[ QUOTE ]
[ QUOTE ]
I do stat's as a hobby, and as part of being a math teacher. If I have 20 ratings all 4's and 5's and I get one 1 rating, that 1 rating pushes me down to nearly a 4.0 rating. Now based on all the other data, I should haev something like a 4.5. In other words, the 'average' is not reflective of the data set.
In statisitcs there are formulas to determine outliers. They're not that complicated and we use them all the the time to get a good read on what numbers are telling us. Rather then letting one or two anomolus data points skew our measures of center we just toss out the data that is SOOOOO far from the norm as to be unlikely to be valid.
In other words, if 20 people give a 4 or a 5 and one person gives a 1, then it's probable, statistically speaking, that the single 1 star rating is not a valid data point.
Now if we have 10 5's and 10 1's, that's a TOTALLY different ball of wax, and in taht case, the standard deviation for the data will be substantially higher and suggest that the 1's ARE indeed valid data points. Part of the trick in stat's is that you don't toss the potentially invalid data totally, you just leave them out of the average until you have more data to either confirm that there is a downward trend, or to confirm that they are invalid.
In other words, you get 10 reviews. 9 5's and 1 1. The one is likely an outlier so the average is 5 (not counting the 1). Then you get 5 more reviews all 1. Now that implies that the 1 is in deed a valid data point, so you reinclude that 1 in the average, and then you recalculate.
It's not that hard and I've only had first year stats.
[/ QUOTE ]
The problem with statistics is a problem intrinsic in most computational mathematics: people tend to remember the formulas but often forget the contextual applicability. Statistics is one of the worst (or best, depending on your point of view) examples of this.
In this case, there is a subtle flaw in your reasoning (not picking on you specifically: its a flaw replicated in all posts of this nature). The flaw is that you're looking at the arcs as if they have an "intrinsic" value, and all of the individual ratings are attempts to "measure" that value. Under that context, its reasonable to consider whether some reviewers "just aren't very good at it." If 100 people rate an arc a 5, and one person rates it a zero, you could argue that "obviously" the Arc "is a five" and that one zero guy is just bad at reviewing.
However, that isn't really the case. Whether an arc is entertaining to someone or not is highly subjective.
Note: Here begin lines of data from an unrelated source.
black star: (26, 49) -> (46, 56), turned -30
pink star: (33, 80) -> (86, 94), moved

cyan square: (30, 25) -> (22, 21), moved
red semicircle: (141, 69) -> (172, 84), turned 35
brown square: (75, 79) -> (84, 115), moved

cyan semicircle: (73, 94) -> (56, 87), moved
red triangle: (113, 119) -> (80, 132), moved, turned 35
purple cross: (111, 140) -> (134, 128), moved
As a result, nearly all reviews are a composite score that combines the reviewer's opinion of the technical merits of the arc (which is at least somewhat objective) and its entertainment value (which is highly subjective and not always even possible to untangle from their opinion about its technical merits). There is no actual "intrinsic score" and as a result, the ratings values are an attempt to *create* a composite score across the entire playerbase (or at least the subset that plays arcs), not *measure* the score of the arc.
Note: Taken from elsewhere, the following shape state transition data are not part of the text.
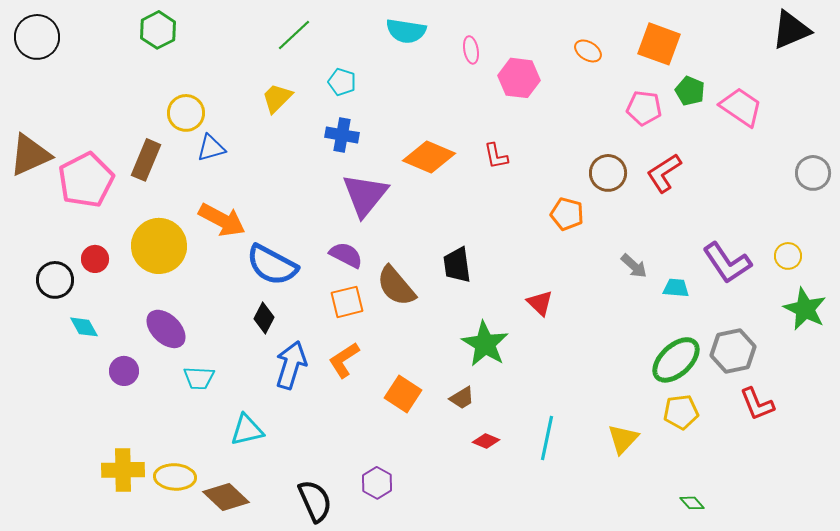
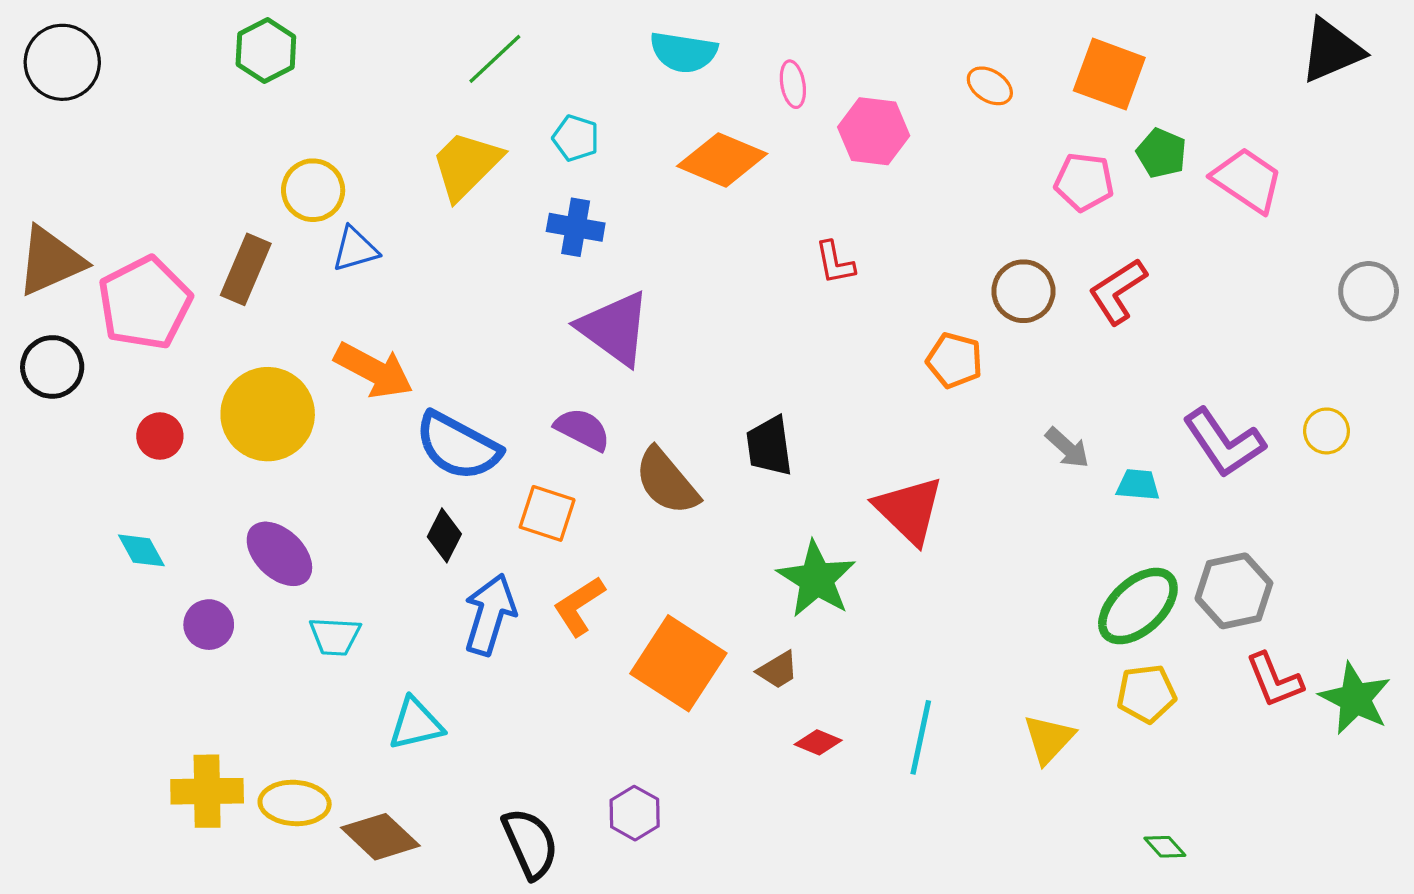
yellow trapezoid: (277, 98) -> (466, 165), size x1.4
orange diamond: (429, 157) -> (722, 160), moved
purple triangle: (365, 195) -> (614, 328), turned -33
black circle: (55, 280) -> (52, 367), moved
orange square: (347, 302) -> (547, 513), moved, turned 32
red triangle: (540, 303) -> (909, 510), size x1.6
green star: (805, 309) -> (1355, 699), moved
orange square: (403, 394) -> (678, 663), size x1.5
Suppose we have the hypothetical case that 90% of the entire playerbase universally loves challenge missions, and 10% of the entire playerbase absolutely hates them. A challenge mission might get 9 4s and 5s, and one 1. That one isn't "wrong" its representing that 10% of the player population. Claiming that the arc is really "basically a 4.5, excluding a minority that don't count" would be missing the point.
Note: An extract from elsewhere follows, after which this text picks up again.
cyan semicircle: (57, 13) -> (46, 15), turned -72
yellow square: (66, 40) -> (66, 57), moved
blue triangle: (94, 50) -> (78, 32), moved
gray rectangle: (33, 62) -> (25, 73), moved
A single number cannot represent a wide range of circumstantial information. It can really only quantify a single magnitude. In this case, the proper representational number is to average all ten scores including the "outlier" as those scores properly represent the playerbase as a whole. Does that lose information in the process? Yes: as all composite scores and averages do. That's unavoidable.
Now, what happens when the scores *don't* represent the playerbase as a whole? Well, the answer to that question is: let me know when you have an example of a real-world case that can be unambiguously demonstrated to be non-representative, and I'll let you know. The problem is its very difficult to prove that a sample of the playerbase isn't a representative sample in the general case. It can be in specific cases (I can actually point to two in my own case) but even in those cases, the only things you can say are that its statistically likely that some data points are non-representative. There's no way to point to any individual one and make that claim, short of the reviewer themselves stating a clear statistically invalid bias directly.
On the subject of ratings: my opinion is still the same as my opinion in beta: while I think the rating system is problematic in a few areas, ultimately I think players should be allowed to rate by their own internal rating system, whatever that may be. Placing systematic requirements on raters - especially with any form of accountability - greatly reduces the chance for players to participate in the rating system, and in my opinion is counter to the intention of the rating system itself. The rating system is explicitly intended to be the part of the MA that is "for the masses" (as opposed to the authoring tools which are for "authors"). I think its reasonable to make suggestions to players on how to provide the most effective feedback, but I'd stop well short of telling people what constitutes each rating number.
[/ QUOTE ]
Ulli still wonder how arc with no cookies gets 5 stars...